§ **Your instructions**
Below are the records. State how many of their lines contain "Virtus", with nothing else.

§ **Source data**
* * * * * * * * *

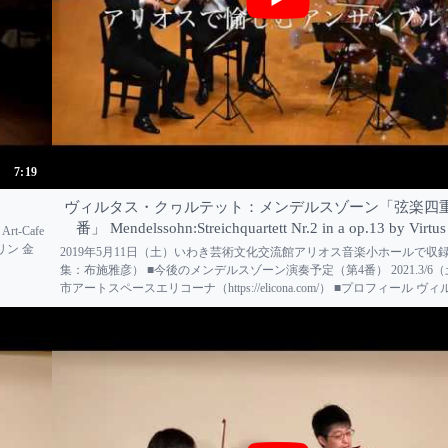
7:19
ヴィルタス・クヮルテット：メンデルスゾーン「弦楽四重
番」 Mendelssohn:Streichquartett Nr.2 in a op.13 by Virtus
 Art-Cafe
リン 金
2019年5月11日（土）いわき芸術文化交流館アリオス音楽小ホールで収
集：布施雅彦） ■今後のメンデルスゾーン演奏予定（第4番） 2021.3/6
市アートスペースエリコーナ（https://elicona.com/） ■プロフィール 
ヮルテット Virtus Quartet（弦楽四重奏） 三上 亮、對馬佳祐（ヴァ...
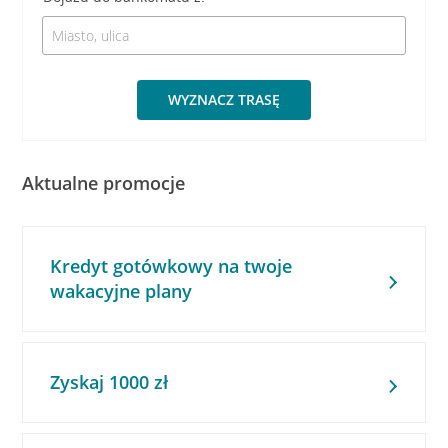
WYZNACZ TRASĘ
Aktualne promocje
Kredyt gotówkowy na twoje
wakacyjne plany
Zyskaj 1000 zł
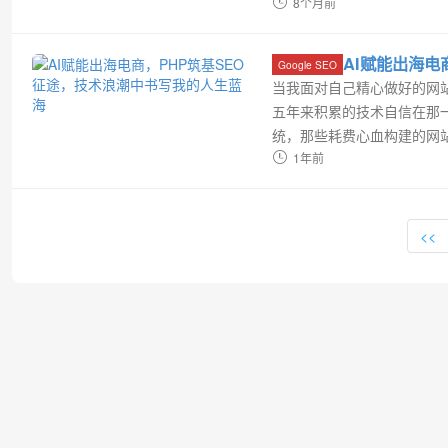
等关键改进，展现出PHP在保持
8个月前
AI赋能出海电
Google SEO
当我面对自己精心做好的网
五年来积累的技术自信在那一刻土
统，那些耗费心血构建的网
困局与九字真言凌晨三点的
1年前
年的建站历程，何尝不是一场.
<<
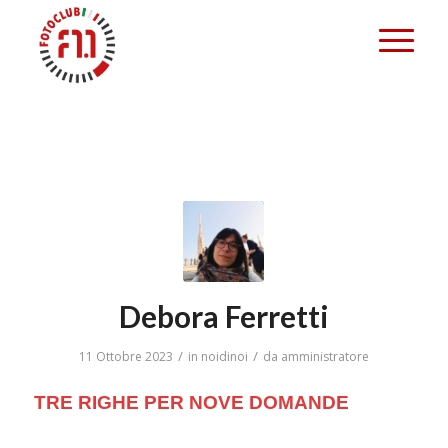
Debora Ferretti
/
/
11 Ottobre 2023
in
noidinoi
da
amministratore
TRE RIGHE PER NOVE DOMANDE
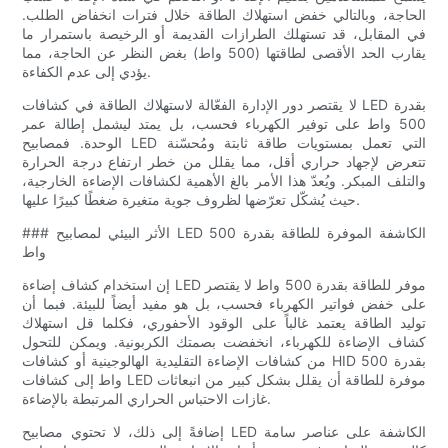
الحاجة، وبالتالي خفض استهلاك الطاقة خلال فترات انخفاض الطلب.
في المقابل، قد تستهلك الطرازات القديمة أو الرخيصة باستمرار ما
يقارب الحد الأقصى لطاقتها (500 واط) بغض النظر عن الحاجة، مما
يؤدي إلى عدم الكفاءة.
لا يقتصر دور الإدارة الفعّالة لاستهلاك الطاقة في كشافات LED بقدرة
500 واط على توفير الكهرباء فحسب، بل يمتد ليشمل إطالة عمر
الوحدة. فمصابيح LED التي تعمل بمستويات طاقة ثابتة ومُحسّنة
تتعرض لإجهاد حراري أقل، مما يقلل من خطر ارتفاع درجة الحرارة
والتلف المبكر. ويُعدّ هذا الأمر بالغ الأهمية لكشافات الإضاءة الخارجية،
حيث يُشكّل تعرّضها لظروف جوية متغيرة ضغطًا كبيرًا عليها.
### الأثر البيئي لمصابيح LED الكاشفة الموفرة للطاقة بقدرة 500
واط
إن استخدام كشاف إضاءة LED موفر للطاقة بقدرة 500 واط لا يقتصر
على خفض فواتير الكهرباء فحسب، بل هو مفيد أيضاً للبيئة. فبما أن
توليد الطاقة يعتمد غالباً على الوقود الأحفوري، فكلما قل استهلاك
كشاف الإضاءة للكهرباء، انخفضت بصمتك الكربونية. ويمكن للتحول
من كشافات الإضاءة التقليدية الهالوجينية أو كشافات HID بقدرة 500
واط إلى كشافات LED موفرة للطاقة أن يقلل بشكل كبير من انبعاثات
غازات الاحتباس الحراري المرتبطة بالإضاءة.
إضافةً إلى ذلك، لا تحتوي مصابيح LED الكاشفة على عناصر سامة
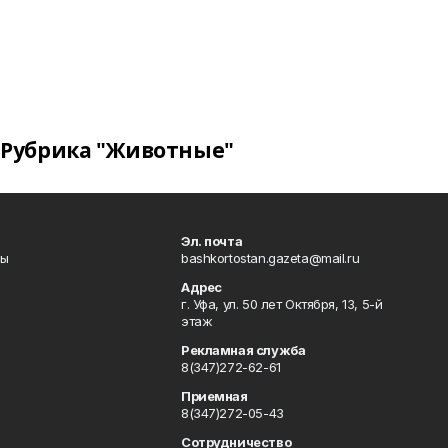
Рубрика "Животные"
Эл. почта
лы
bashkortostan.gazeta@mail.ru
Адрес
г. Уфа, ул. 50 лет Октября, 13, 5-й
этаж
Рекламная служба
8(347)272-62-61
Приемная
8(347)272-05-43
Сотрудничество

* * * * * * * * *

§ **Exercise solution**
2